Action item – Within the listing below, the lines to output run from the one containing "sicurezza con le" through the one containing "usar la fuerza bruta."; copy them exactly and nothing else.

Records shown –
= = = = =

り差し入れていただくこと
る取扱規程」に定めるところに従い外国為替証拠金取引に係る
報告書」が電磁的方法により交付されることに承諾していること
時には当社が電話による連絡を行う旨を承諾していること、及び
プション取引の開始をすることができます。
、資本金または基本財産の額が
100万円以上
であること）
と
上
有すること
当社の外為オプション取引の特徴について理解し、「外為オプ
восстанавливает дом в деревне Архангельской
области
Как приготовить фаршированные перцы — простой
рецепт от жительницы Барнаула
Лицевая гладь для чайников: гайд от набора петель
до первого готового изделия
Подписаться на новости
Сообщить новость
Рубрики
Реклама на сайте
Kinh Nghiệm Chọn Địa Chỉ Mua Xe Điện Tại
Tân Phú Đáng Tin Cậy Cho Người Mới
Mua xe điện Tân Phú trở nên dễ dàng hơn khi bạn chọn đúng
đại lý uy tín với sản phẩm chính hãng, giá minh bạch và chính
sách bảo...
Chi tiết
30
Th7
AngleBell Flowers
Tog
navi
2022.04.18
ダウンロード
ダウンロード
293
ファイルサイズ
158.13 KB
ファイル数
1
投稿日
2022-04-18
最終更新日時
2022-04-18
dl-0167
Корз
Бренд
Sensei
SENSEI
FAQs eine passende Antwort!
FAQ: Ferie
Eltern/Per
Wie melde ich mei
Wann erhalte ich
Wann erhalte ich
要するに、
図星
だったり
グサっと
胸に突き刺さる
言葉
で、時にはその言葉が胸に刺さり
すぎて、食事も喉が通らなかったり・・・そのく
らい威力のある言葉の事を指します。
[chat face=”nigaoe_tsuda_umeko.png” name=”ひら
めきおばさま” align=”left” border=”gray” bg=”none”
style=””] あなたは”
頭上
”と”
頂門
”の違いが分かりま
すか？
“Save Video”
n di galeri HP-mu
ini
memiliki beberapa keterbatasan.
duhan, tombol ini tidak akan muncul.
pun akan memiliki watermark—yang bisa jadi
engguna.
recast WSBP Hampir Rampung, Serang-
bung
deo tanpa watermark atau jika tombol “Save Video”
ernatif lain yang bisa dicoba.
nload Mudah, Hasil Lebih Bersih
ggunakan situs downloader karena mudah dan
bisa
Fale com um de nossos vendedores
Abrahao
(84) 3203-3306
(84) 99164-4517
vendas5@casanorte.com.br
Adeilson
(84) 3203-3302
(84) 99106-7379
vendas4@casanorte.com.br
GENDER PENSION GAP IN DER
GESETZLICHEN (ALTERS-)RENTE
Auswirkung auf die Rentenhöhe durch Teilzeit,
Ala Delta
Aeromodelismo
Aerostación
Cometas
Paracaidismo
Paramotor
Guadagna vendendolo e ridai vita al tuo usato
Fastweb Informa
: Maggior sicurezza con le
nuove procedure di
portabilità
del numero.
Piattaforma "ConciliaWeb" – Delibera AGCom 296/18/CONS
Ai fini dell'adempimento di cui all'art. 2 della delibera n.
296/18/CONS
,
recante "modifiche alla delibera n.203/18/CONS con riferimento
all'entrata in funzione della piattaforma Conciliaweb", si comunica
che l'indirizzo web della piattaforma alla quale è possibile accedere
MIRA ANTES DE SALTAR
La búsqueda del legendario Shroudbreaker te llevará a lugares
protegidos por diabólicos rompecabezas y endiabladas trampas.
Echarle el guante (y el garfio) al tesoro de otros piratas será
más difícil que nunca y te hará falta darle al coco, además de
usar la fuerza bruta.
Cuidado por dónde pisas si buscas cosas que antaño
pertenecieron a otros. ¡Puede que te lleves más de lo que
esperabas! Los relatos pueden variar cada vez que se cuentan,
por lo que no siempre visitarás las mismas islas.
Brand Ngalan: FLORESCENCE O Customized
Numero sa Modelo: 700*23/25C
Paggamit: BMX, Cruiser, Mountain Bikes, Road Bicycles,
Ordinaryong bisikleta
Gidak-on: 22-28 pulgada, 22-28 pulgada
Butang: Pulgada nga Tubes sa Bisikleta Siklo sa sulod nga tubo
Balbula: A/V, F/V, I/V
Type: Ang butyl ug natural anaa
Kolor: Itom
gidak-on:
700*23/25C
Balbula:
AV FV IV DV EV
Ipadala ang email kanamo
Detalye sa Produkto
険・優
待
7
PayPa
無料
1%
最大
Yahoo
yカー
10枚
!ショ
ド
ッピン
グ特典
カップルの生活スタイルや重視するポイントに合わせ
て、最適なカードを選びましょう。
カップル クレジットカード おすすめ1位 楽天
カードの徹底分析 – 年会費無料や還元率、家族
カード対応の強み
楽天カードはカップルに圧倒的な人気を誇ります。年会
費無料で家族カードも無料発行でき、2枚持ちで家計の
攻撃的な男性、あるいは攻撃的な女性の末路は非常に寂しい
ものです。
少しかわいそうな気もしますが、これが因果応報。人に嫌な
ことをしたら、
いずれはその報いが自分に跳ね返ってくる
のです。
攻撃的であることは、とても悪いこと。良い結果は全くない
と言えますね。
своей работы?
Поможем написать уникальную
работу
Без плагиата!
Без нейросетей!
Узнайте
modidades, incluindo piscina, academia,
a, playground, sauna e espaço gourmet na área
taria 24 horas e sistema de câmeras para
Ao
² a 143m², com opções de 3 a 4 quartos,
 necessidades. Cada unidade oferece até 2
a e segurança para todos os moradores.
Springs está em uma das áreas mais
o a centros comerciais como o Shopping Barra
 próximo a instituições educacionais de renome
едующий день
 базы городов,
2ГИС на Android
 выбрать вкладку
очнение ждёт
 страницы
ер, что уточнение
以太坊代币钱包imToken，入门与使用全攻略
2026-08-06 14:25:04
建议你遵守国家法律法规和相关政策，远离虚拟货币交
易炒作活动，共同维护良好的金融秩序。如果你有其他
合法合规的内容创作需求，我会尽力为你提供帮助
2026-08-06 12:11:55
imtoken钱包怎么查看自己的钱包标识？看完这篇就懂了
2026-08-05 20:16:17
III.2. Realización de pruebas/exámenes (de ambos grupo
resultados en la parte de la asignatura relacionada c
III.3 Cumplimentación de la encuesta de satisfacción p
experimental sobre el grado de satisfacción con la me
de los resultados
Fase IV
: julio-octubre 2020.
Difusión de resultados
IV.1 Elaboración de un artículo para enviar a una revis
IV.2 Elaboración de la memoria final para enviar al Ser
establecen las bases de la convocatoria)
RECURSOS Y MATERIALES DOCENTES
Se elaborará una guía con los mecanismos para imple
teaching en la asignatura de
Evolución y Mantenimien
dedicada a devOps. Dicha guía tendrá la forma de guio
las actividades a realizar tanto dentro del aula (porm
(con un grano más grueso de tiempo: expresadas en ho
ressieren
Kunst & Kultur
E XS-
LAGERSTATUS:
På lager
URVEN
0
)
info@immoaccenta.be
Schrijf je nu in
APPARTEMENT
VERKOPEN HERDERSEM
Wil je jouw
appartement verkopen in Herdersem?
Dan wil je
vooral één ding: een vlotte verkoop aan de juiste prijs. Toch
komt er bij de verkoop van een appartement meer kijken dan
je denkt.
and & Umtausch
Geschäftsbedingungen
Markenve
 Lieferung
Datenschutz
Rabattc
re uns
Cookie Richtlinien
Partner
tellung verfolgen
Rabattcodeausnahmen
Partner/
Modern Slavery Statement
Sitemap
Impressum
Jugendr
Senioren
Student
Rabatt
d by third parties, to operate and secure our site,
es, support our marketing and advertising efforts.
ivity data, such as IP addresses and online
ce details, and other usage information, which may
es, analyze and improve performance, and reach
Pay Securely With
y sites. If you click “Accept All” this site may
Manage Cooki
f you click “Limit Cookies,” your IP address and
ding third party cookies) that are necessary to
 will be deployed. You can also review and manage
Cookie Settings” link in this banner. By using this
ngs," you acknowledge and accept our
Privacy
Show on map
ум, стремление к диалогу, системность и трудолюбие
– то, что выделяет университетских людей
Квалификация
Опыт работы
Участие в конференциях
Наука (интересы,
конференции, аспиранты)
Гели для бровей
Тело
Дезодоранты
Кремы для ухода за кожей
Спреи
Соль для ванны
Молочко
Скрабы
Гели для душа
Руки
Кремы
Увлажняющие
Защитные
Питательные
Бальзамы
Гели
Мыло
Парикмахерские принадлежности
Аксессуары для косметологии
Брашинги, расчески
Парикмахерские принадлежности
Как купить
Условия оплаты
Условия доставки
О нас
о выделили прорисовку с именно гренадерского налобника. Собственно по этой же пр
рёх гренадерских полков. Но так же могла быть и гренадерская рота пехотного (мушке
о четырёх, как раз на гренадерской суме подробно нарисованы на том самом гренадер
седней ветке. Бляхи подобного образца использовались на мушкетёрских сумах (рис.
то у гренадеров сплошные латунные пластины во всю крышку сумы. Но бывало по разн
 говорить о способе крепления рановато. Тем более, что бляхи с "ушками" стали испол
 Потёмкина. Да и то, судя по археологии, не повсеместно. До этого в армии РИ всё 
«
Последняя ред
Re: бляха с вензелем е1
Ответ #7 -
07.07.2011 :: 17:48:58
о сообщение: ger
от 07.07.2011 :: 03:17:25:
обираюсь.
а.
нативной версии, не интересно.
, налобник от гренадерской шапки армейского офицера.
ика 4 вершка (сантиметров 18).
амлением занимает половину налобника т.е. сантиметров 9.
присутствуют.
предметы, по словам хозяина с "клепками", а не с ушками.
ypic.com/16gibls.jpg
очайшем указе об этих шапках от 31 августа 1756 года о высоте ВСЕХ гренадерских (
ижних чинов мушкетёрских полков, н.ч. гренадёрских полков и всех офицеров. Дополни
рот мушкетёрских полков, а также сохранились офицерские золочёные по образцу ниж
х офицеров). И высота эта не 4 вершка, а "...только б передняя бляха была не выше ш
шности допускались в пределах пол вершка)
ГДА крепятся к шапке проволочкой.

= = = = =

Result below –
: Maggior sicurezza con le
nuove procedure di
portabilità
del numero.
Piattaforma "ConciliaWeb" – Delibera AGCom 296/18/CONS
Ai fini dell'adempimento di cui all'art. 2 della delibera n.
296/18/CONS
,
recante "modifiche alla delibera n.203/18/CONS con riferimento
all'entrata in funzione della piattaforma Conciliaweb", si comunica
che l'indirizzo web della piattaforma alla quale è possibile accedere
MIRA ANTES DE SALTAR
La búsqueda del legendario Shroudbreaker te llevará a lugares
protegidos por diabólicos rompecabezas y endiabladas trampas.
Echarle el guante (y el garfio) al tesoro de otros piratas será
más difícil que nunca y te hará falta darle al coco, además de
usar la fuerza bruta.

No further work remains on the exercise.